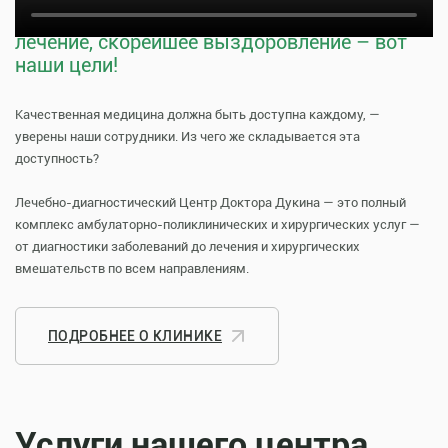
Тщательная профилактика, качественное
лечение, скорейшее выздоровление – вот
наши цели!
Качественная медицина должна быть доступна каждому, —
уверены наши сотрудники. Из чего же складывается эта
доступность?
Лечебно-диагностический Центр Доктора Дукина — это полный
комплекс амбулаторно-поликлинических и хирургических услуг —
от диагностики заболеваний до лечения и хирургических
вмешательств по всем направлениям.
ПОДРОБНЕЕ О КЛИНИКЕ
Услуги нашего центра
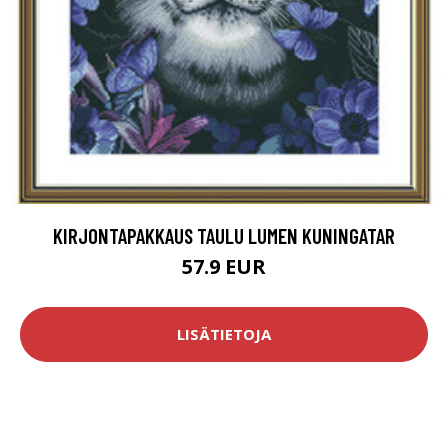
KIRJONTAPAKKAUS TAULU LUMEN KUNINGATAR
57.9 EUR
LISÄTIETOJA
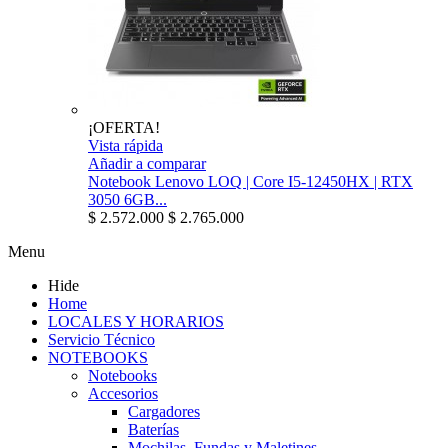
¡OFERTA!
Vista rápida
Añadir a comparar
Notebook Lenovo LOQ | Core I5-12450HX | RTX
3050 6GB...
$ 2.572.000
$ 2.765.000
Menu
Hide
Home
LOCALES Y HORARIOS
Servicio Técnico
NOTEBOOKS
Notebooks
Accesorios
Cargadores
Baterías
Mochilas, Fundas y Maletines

===

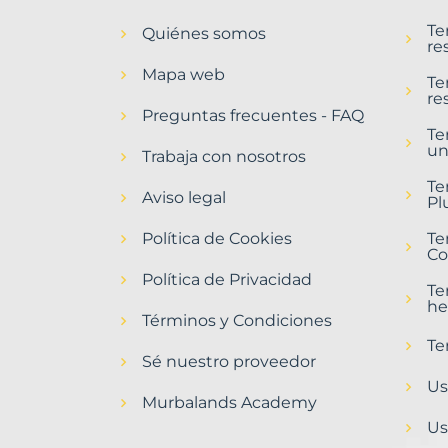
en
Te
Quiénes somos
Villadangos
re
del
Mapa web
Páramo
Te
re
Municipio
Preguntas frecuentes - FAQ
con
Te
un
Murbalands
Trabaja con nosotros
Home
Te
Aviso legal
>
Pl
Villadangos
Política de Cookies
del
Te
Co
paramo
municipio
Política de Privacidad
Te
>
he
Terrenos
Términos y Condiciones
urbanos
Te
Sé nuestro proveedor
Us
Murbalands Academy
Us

===

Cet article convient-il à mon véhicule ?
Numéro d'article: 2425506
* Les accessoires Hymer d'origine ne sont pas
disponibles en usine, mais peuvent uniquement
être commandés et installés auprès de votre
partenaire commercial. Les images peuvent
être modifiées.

===

◆ WHAT YOU WILL DO: Among the entries, how many lines include the word "наши"? Answer with a single number and nothing further.

◆ RESULT OF THE TASK: 2